Uitspraak
19 2125 WIA
PROCESVERLOOP
OVERWEGINGEN
.
Centrale Raad van Beroep
In deze zaak heeft de Centrale Raad van Beroep op 21 april 2021 uitspraak gedaan in hoger beroep tegen een eerdere uitspraak van de rechtbank Zeeland-West-Brabant. De appellante had een WIA-uitkering aangevraagd, maar het Uitvoeringsinstituut werknemersverzekeringen (Uwv) weigerde deze toe te kennen op de grond dat appellante niet als werknemer in de zin van de Wet WIA was verzekerd. De rechtbank had het beroep van appellante tegen het besluit van het Uwv ongegrond verklaard, en appellante ging in hoger beroep.

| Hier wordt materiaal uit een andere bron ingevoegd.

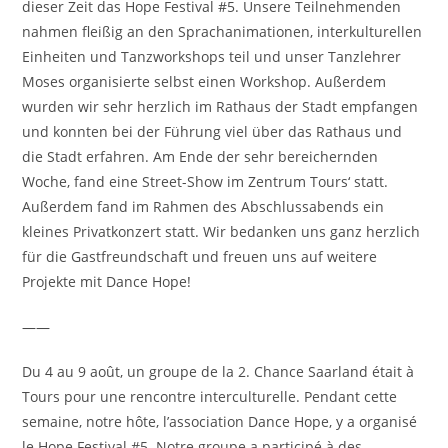
dieser Zeit das Hope Festival #5. Unsere Teilnehmenden
nahmen fleißig an den Sprachanimationen, interkulturellen
Einheiten und Tanzworkshops teil und unser Tanzlehrer
Moses organisierte selbst einen Workshop. Außerdem
wurden wir sehr herzlich im Rathaus der Stadt empfangen
und konnten bei der Führung viel über das Rathaus und
die Stadt erfahren. Am Ende der sehr bereichernden
Woche, fand eine Street-Show im Zentrum Tours‘ statt.
Außerdem fand im Rahmen des Abschlussabends ein
kleines Privatkonzert statt. Wir bedanken uns ganz herzlich
für die Gastfreundschaft und freuen uns auf weitere
Projekte mit Dance Hope!
——
Du 4 au 9 août, un groupe de la 2. Chance Saarland était à
Tours pour une rencontre interculturelle. Pendant cette
semaine, notre hôte, l’association Dance Hope, y a organisé
le Hope Festival #5. Notre groupe a participé à des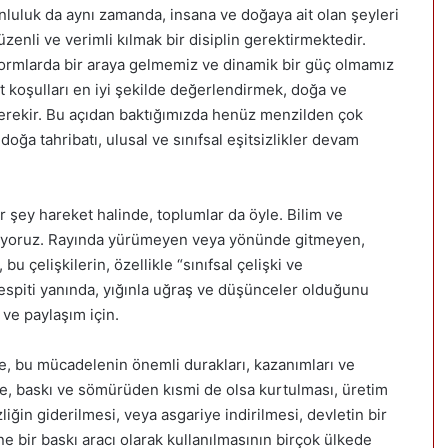
nluluk da aynı zamanda, insana ve doğaya ait olan şeyleri
enli ve verimli kılmak bir disiplin gerektirmektedir.
formlarda bir araya gelmemiz ve dinamik bir güç olmamız
 koşulları en iyi şekilde değerlendirmek, doğa ve
gerekir. Bu açıdan baktığımızda henüz menzilden çok
 doğa tahribatı, ulusal ve sınıfsal eşitsizlikler devam
 şey hareket halinde, toplumlar da öyle. Bilim ve
oluyoruz. Rayında yürümeyen veya yönünde gitmeyen,
bu çelişkilerin, özellikle “sınıfsal çelişki ve
 tespiti yanında, yığınla uğraş ve düşünceler olduğunu
 ve paylaşım için.
öre, bu mücadelenin önemli durakları, kazanımları ve
de, baskı ve sömürüden kısmi de olsa kurtulması, üretim
zliğin giderilmesi, veya asgariye indirilmesi, devletin bir
ine bir baskı aracı olarak kullanılmasının birçok ülkede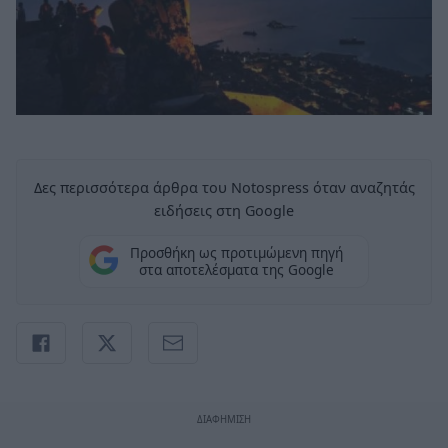
Δες περισσότερα άρθρα του Notospress όταν αναζητάς
ειδήσεις στη Google
Προσθήκη ως προτιμώμενη πηγή
στα αποτελέσματα της Google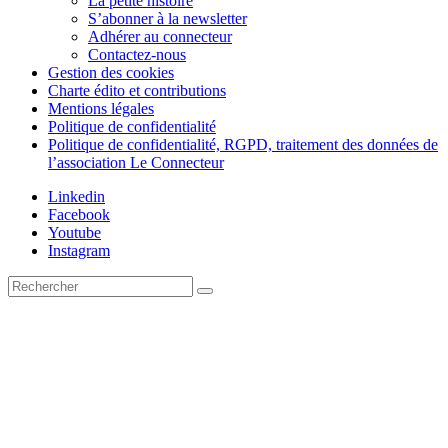
La petite histoire
S’abonner à la newsletter
Adhérer au connecteur
Contactez-nous
Gestion des cookies
Charte édito et contributions
Mentions légales
Politique de confidentialité
Politique de confidentialité, RGPD, traitement des données de
l’association Le Connecteur
Linkedin
Facebook
Youtube
Instagram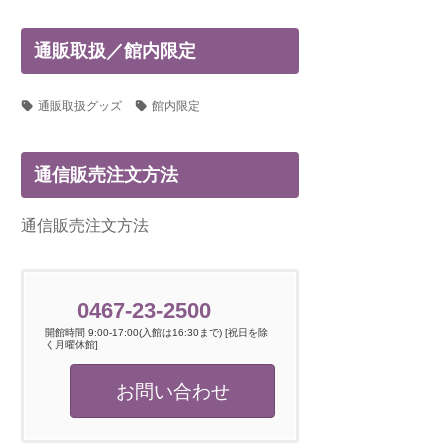
通販取扱／館内限定
通販取扱グッズ
館内限定
通信販売注文方法
通信販売注文方法
0467-23-2500
開館時間 9:00-17:00(入館は16:30まで) [祝日を除
く月曜休館]
お問い合わせ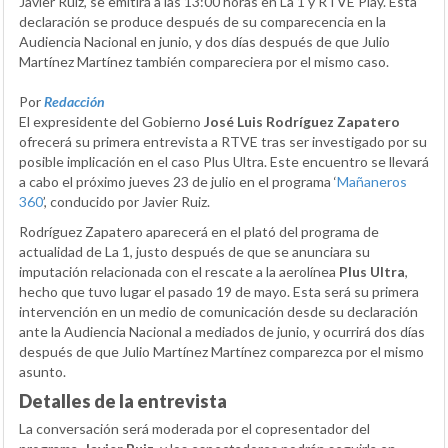
Javier Ruiz, se emitirá a las 13:00 horas en La 1 y RTVE Play. Esta
declaración se produce después de su comparecencia en la
Audiencia Nacional en junio, y dos días después de que Julio
Martínez Martínez también compareciera por el mismo caso.
Por
Redacción
El expresidente del Gobierno
José Luis Rodríguez Zapatero
ofrecerá su primera entrevista a RTVE tras ser investigado por su
posible implicación en el caso Plus Ultra. Este encuentro se llevará
a cabo el próximo jueves 23 de julio en el programa ‘
Mañaneros
360
’, conducido por Javier Ruiz.
Rodríguez Zapatero aparecerá en el plató del programa de
actualidad de La 1, justo después de que se anunciara su
imputación relacionada con el rescate a la aerolínea
Plus Ultra
,
hecho que tuvo lugar el pasado 19 de mayo. Esta será su primera
intervención en un medio de comunicación desde su declaración
ante la Audiencia Nacional a mediados de junio, y ocurrirá dos días
después de que Julio Martínez Martínez comparezca por el mismo
asunto.
Detalles de la entrevista
La conversación será moderada por el copresentador del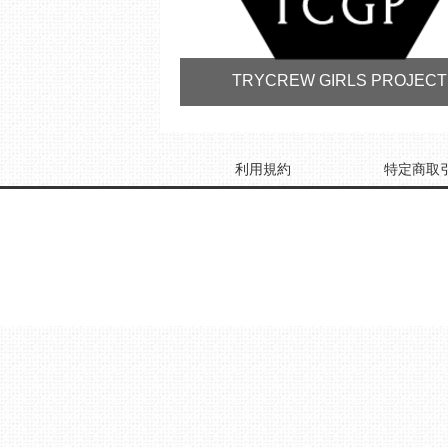
TRYCREW GIRLS PROJECT
利用規約
特定商取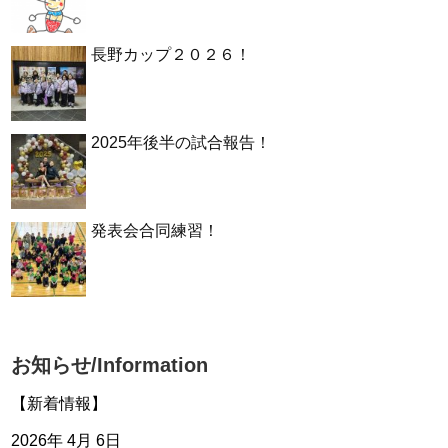
長野カップ２０２６！
2025年後半の試合報告！
発表会合同練習！
お知らせ/Information
【新着情報】
2026年 4月 6日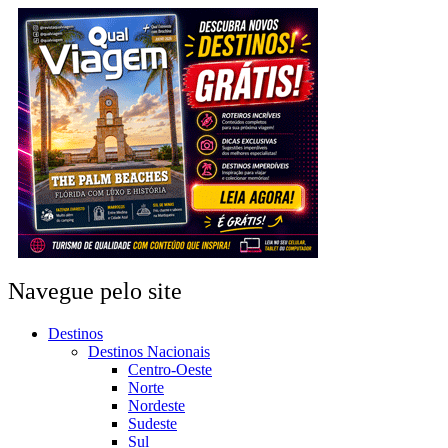
Navegue pelo site
Destinos
Destinos Nacionais
Centro-Oeste
Norte
Nordeste
Sudeste
Sul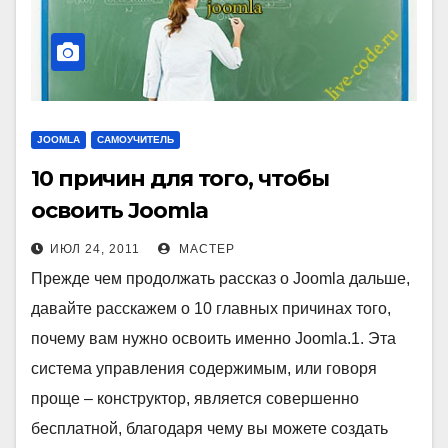
JOOMLA
САМОУЧИТЕЛЬ
10 причин для того, чтобы
освоить Joomla
ИЮЛ 24, 2011
МАСТЕР
Прежде чем продолжать рассказ о Joomla дальше,
давайте расскажем о 10 главных причинах того,
почему вам нужно освоить именно Joomla.1. Эта
система управления содержимым, или говоря
проще – конструктор, является совершенно
бесплатной, благодаря чему вы можете создать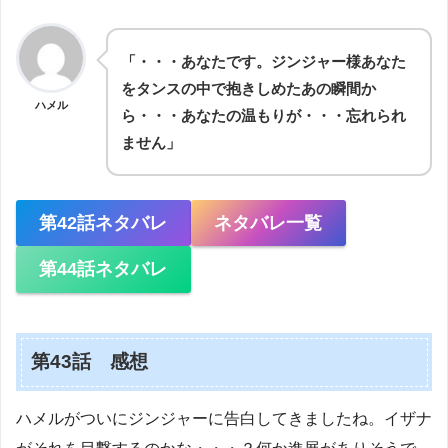
「・・・あなたです。ジンジャー様あなた
をタンスの中で抱きしめたあの瞬間か
ハメル
ら・・・あなたの温もりが・・・忘れられ
ません」
第42話ネタバレ
ネタバレ一覧
第44話ネタバレ
第43話 感想
ハメルがついにジンジャーに告白してきましたね。イザナ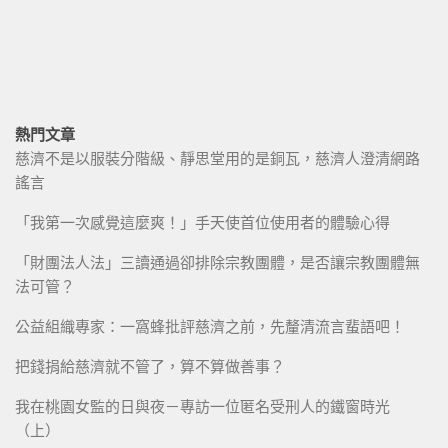
熱門文章
慈濟不是以服裝分階級、靜思堂用的是銅瓦，慈濟人澄清網路
謠言
「我第一次感覺這麼爽！」手天使首位使用者的體驗心得
「財團法人法」三讀通過卻排除宗教團體，是否讓宗教團體無
法可管？
公益組織專家：一窩蜂批評慈濟之前，先釐清流言蜚語吧！
把錢捐給慈濟就不管了，算不算做善事？
我在桃園女監的日與夜－專訪一位匿名受刑人的鐵窗時光
（上）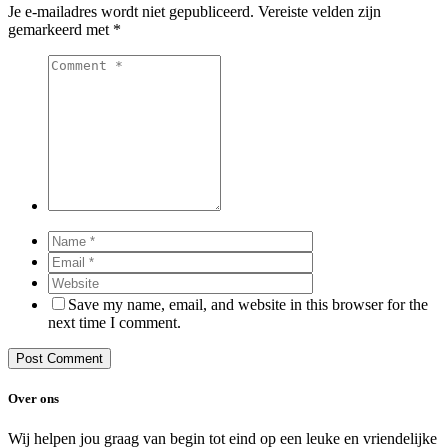
Je e-mailadres wordt niet gepubliceerd.
Vereiste velden zijn
gemarkeerd met
*
Save my name, email, and website in this browser for the
next time I comment.
Over ons
Wij helpen jou graag van begin tot eind op een leuke en vriendelijke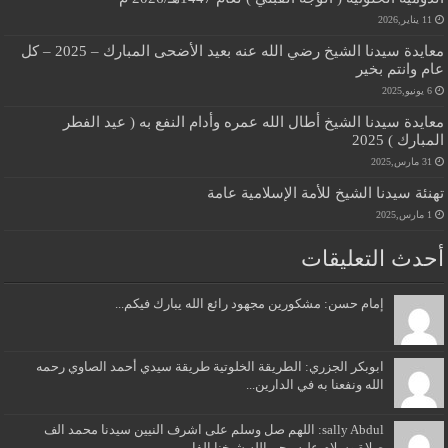
11 يناير,2026
معايدة سيدنا الشيخ رضي الله عنه بعيد الأضحى المبارك – 2025 – كل
عام وانتم بخير
6 يونيو,2025
معايدة سيدنا الشيخ أطال الله عمره وأدام النفع به ( عيد الفطر
المبارك ) 2025
31 مارس,2025
تهنئة سيدنا الشيخ للأمة الإسلامية عامة
1 مارس,2025
أحدث التعليقات
إمام حسن: مشكورين مجهود رائع الله يبارك فيكم...
ابوبكر الجزري: الطريقة الخلوتية طريقة سيدي أحمد الصاوي رحمه
الله ونفعنا به في الدارين...
sally Abdul: اللهم صل وسلم على اشرف النيين سيدنا محمد الف
صلاة وسلام عليه رحم الله شيخنا الفا...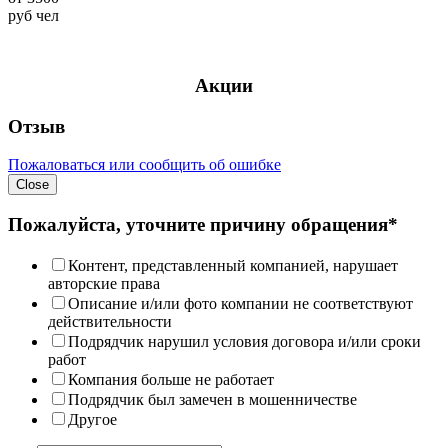
руб
чел
Акции
Отзыв
Пожаловаться или сообщить об ошибке
Close
Пожалуйста, уточните причину обращения*
Контент, представленный компанией, нарушает
авторские права
Описание и/или фото компании не соответствуют
действительности
Подрядчик нарушил условия договора и/или сроки
работ
Компания больше не работает
Подрядчик был замечен в мошенничестве
Другое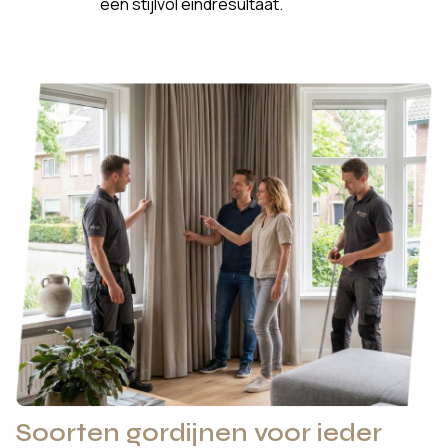
een stijlvol eindresultaat.
Soorten gordijnen voor ieder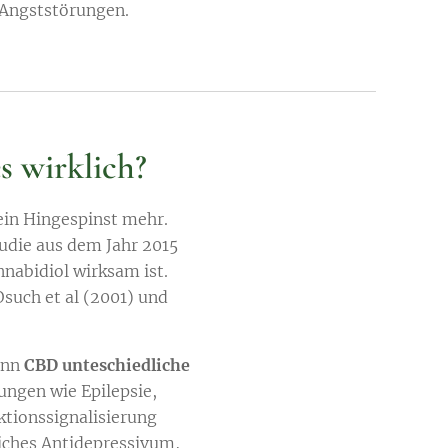
 Angststörungen.
s wirklich?
ein Hingespinst mehr.
tudie aus dem Jahr 2015
nabidiol wirksam ist.
Osuch et al (2001) und
kann
CBD unteschiedliche
ungen wie Epilepsie,
tionssignalisierung
liches Antidepressivum,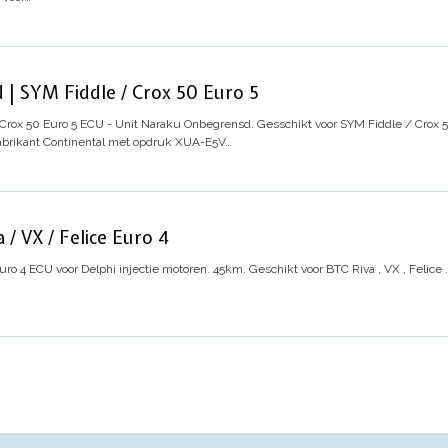
 | SYM Fiddle / Crox 50 Euro 5
Crox 50 Euro 5
ECU - Unit Naraku Onbegrensd. Gesschikt voor SYM Fiddle / Crox 5
abrikant Continental met opdruk XUA-E5V…
/ VX / Felice Euro 4
uro 4
ECU voor Delphi injectie motoren. 45km. Geschikt voor BTC Riva , VX , Felice .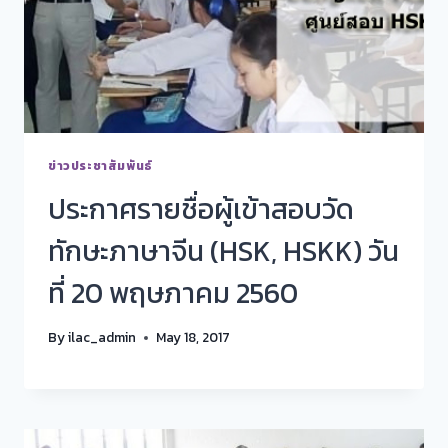
ข่าวประชาสัมพันธ์
ประกาศรายชื่อผู้เข้าสอบวัด
ทักษะภาษาจีน (HSK, HSKK) วัน
ที่ 20 พฤษภาคม 2560
By
ilac_admin
May 18, 2017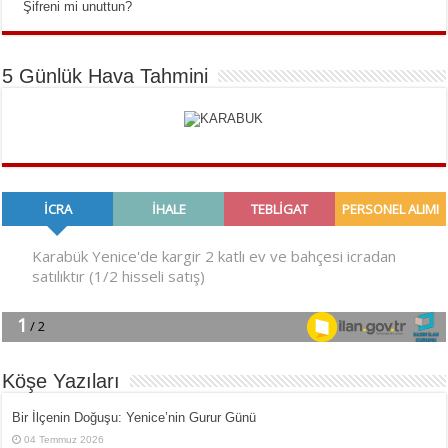
Şifreni mi unuttun?
5 Günlük Hava Tahmini
Köşe Yazıları
Bir İlçe­nin Do­ğu­şu: Ye­ni­ce’nin Gurur Günü
04 Temmuz 2026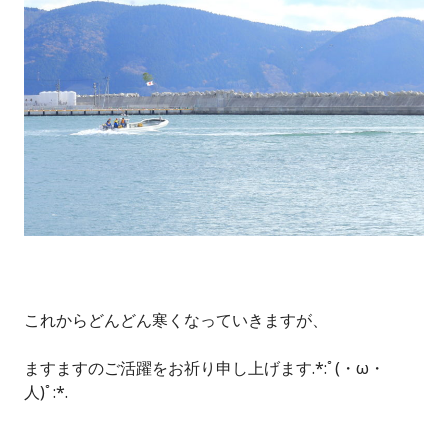
これからどんどん寒くなっていきますが、
ますますのご活躍をお祈り申し上げます.*:ﾟ(・ω・
人)ﾟ:*.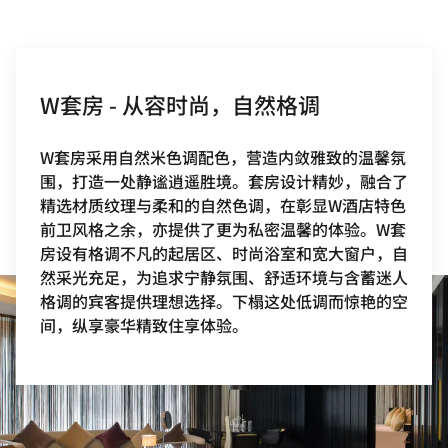
W套房 - 从容时尚，自然格调
W套房采用自然米色调配色，营造内敛雅致的温馨氛
围，打造一处静谧逍遥胜境。套房设计精妙，融合了
精选材质纹理与柔和的自然色调，在彰显W酒店特色
前卫风格之余，亦提供了更为私密温馨的体验。W套
房设有格调不凡的起居区、时尚浴室和宽大窗户，自
然采光充足，为追求宁静氛围、舒适环境与含蓄迷人
格调的宾客提供理想选择。下榻这处低调而惊艳的空
间，纵享豪华精致住享体验。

De feiten van de zaak zijn als volgt: appellante had eerder een WW-uitkering ontvangen en was ziek gemeld, waarna zij een ZW-uitkering ontving. Het Uwv concludeerde echter dat het dienstverband van appellante bij een uitzendbureau gefingeerd was, wat leidde tot de intrekking van zowel de WW- als de ZW-uitkering. Appellante had geen rechtsmiddelen aangewend tegen deze besluiten, waardoor deze in rechte vaststonden.
In hoger beroep voerde appellante aan dat de rechtbank ten onrechte had aangenomen dat zij geen rechtsmiddelen had aangewend tegen de besluiten van het Uwv. De Raad oordeelde dat het Uwv terecht had geconcludeerd dat appellante niet verzekerd was voor de WIA, omdat zij niet als werknemer in de zin van de wet kon worden aangemerkt. De Raad bevestigde de uitspraak van de rechtbank en verklaarde het hoger beroep ongegrond. Er was geen aanleiding voor een veroordeling in de proceskosten.